* _AIM OF THE EXERCISE_
Word for word, transcribe the lines from the one containing "ELECTRONICOS" through the end of the entries, both included, and nothing else.

┌──

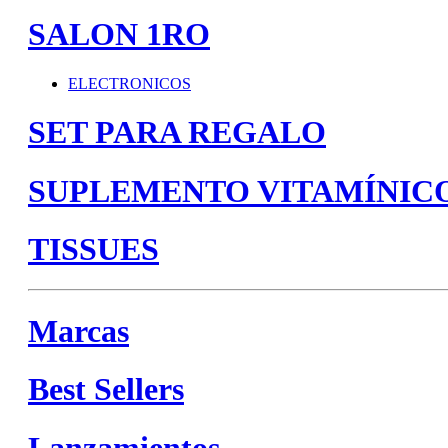
SALON 1RO
ELECTRONICOS
SET PARA REGALO
SUPLEMENTO VITAMÍNIC
TISSUES
Marcas
Best Sellers
Lanzamientos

└──

* _SOLUTION FOR THIS EXERCISE_
ELECTRONICOS
SET PARA REGALO
SUPLEMENTO VITAMÍNIC
TISSUES
Marcas
Best Sellers
Lanzamientos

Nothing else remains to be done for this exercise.